Alex Moore Brings Competitive Fire to Highly Ranked Whitby Wolves Squad

Mark StaffieriContributor IIDecember 27, 2012

Photo by Mark Staffieri
Photo by Mark Staffieri

Hailing from Kingston, Ontario, Whitby Wolves sniper Alex Moore resides in one of Canada’s legendary hockey hotbeds.

The community has produced NHL hockey talent such as Don Cherry, Doug Gilmour, and Kirk Muller. In recent years, the community has started developing female hockey talent, and Moore’s accomplishments are testament to that. Having led the Kingston Bantam AA in scoring for two consecutive seasons, she brought her remarkable skills to Whitby for the 2011-12 campaign, where she ranked third in PWHL rookie scoring.

Statistically, the 2011-12 PWHL season brought with it great accomplishments. Moore would log 18 goals (second on the Wolves) and 18 assists for a sparkling 36 point effort.

She is very humble about the accomplishment, crediting Hanna Bunton for part of her success.

“Last year was a great year," said Moore. "Hanna Bunton and I were on the same line together. She would score a goal, I would get the assist. I scored a goal, she would get the assist.”

One of Moore's female hockey heroes is fellow Kingston resident Jayna Hefford.

One of the greatest women’s ice hockey players in Canadian history, Hefford has scored over 150 goals with Team Canada. She is also someone that Moore looks up to.

“Last year, she did a speech and a presentation at our school," Moore said. "I had the opportunity to take a picture with her. Her accomplishments are amazing.”

During her junior year of high school at St. Theresa’s in Kingston, Ontario, she claimed an OFSSAA (Ontario Federation of Secondary Schools Athletic Association) gold medal. “It was exciting because we got to play in front of our whole school," she said. "It was my first time playing high school hockey.”

An aspect of life in the PWHL involves learning how to balance the demands of academic and the competition of elite junior women’s hockey.

“It is difficult, but you have to use your time wisely," Moore said. "Time management is important. As some drives to games are two and a half hours, I tend to do homework in the car.”

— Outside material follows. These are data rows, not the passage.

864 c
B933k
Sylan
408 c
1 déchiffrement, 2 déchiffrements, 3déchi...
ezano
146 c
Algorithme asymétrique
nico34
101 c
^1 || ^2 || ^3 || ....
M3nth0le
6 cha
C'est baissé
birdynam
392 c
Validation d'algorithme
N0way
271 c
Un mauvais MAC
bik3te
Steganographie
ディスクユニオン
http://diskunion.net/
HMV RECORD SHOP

The academic commitment has paid off for Moore, as she will be playing hockey at the NCAA level with the St. Lawrence Skating Saints of the ECAC Conference.

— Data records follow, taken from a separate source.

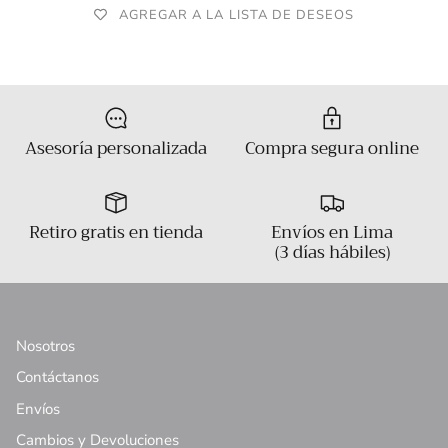
AGREGAR A LA LISTA DE DESEOS
Asesoría personalizada
Compra segura online
Retiro gratis en tienda
Envíos en Lima
(3 días hábiles)
Nosotros
Contáctanos
Envíos
Cambios y Devoluciones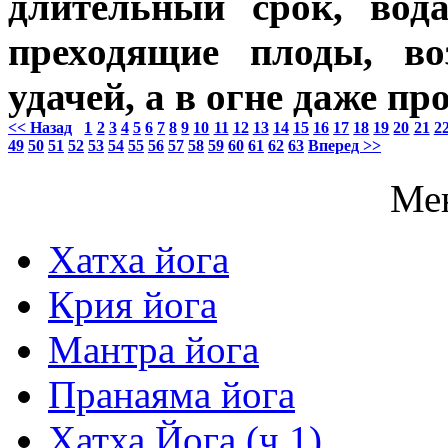
длительный срок, вод
преходящие плоды, во
удачей, а в огне даже пр
<< Назад
1
2
3
4
5
6
7
8
9
10
11
12
13
14
15
16
17
18
19
20
21
2
49
50
51
52
53
54
55
56
57
58
59
60
61
62
63
Вперед >>
Ме
Хатха йога
Крия йога
Мантра йога
Пранаяма йога
Хатха Йога (ч.1)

Having won the 2012 ECAC postseason title, Moore is looking forward to joining a nationally prominent program. “It will be a big adjustment," she said. "The speed of the game is different, but I am excited.”

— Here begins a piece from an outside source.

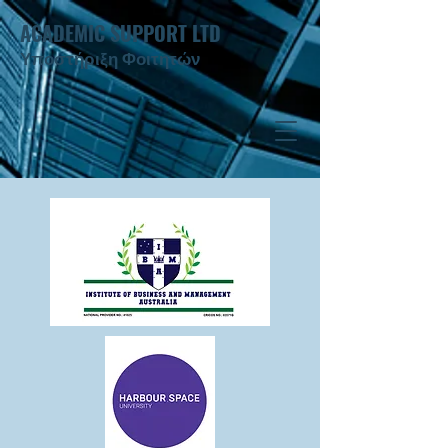
ACADEMIC SUPPORT LTD
Υποστήριξη Φοιτητών ​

She will be competing for Canada (along with Whitby teammate Bunton) at the 2013 IIHF Under-18 Women’s World Championships in Finland.

“I am excited," Moore said. "I was kind of upset that I was released for the 2012 US series (contested in Minnesota). I am really excited to represent Canada.”

The opportunity to claim the gold medal with her teammate Bunton is not lost on Moore, “We are really good friends," she said. "We are spending the holidays together in Finland (with the rest of the team) for two weeks.”

As the 2012-13 edition of the Wolves offers a squad with an embarrassment of riches in terms of talent, Moore is very excited at the opportunity of grabbing the PWHL title.

“We have a great chance," Moore professed. "If we work hard, and play as a team, we can win.”

“All quotes obtained first hand unless otherwise indicated.”